Both my current husband and my ex grew up in rural Illinois and have several oddball habits in common that I ascribe to their upbringing: eating tomatoes like apples, for example, and making corn as a snack. And they both hide about $150 in small bills in their wallets--never, ever touched--for which they provided the same explanation. I chose to dismiss this practice as archaic and unnecessary. I learned I was wrong, the hard way.

It may be different now, but as recently as 2002, Illinois police officers who pulled you over asked for payment of the fine on the spot. If you lacked exact change, they took your license and held it at the cop shop until you turned up with the fine. When I was ticketed in Mundelein, a Chicago suburb, in front of an open 7-11 (with an ATM, actually), the cop wouldn't let me go inside to get change even after I showed him I had more than enough to cover the fine. Nor could I go to the police station to pick up the license later that night; apparently it takes at least 12 hours to properly log it in. I begged and begged because I was leaving on a business trip the next morning and wouldn't be able to rent a car at my destination with the flimsy receipt they provided. No dice. I used my passport to get on the plane and asked a colleague to rent the car instead. But it sucked.
posted by carmicha at 6:57 AM on August 4, 2015 [1 favorite]


The Child Maintenance Cost Calculator Chart brings to mind two events from my childhood. My parents were frugal and kept details about income/expenses from us, so we did not really understand how they decided whether something was too expensive.

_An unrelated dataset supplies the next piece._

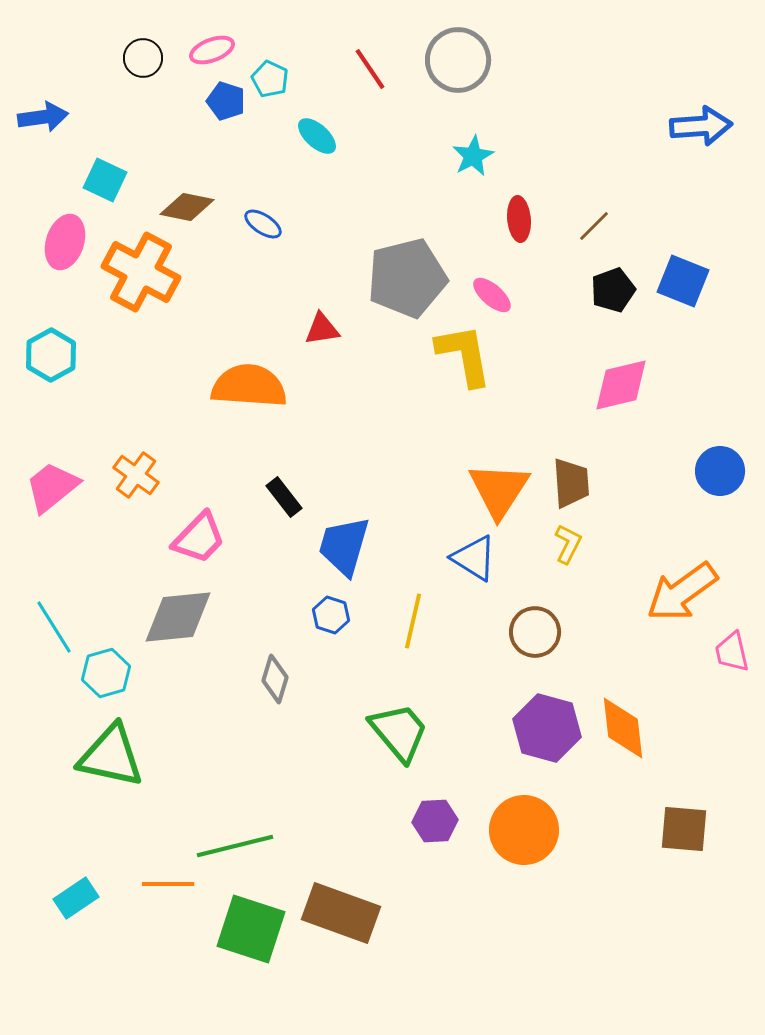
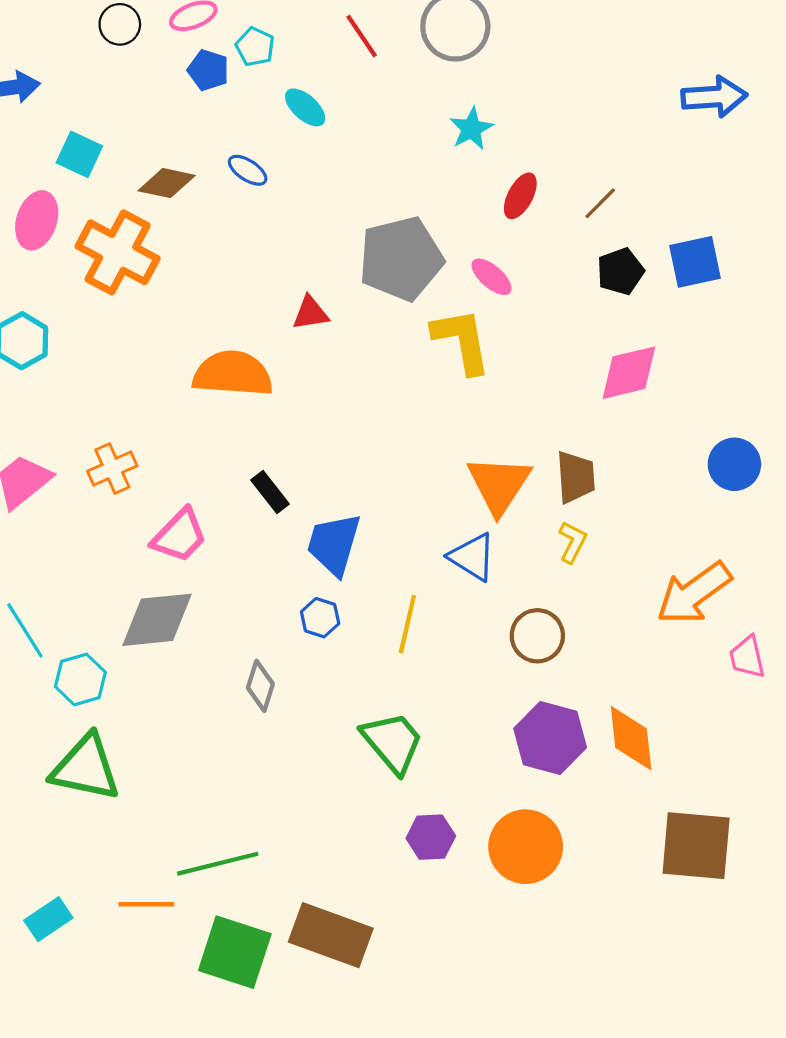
red ellipse: (519, 219) -> (520, 196), turned 33
blue ellipse: (263, 224) -> (248, 170), moved
blue square: (683, 281) -> (695, 262), turned -34
orange cross: (136, 475) -> (112, 469), turned 30
brown square: (684, 829) -> (696, 846), size x1.4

Learning how much college tuition cost motivated me to get a paper route; it seemed like an astronomical sum, even in 1970. And an offhand remark my father made once when I wasn't practicing my musical instrument, which compared the cost of my weekly lesson to his hourly wage, put me into a tailspin of thinking our family was skating on thin financial ice. I know now that I must have misunderstood, or that he was exaggerating to make a point, but it was pretty scary.

Later, in high school, it was the middle class kids who never had any money. Those from rich families shared in the wealth. Those from strapped families were allowed/required to get jobs and so had spending money and even cars. We middle class kids were supposed to be concentrating on school; babysitting, snow shoveling, or a summer job that added to the college resume was fine, but nothing else. And that's how I got started playing my instrument professionally: it was acceptable college application material that paid.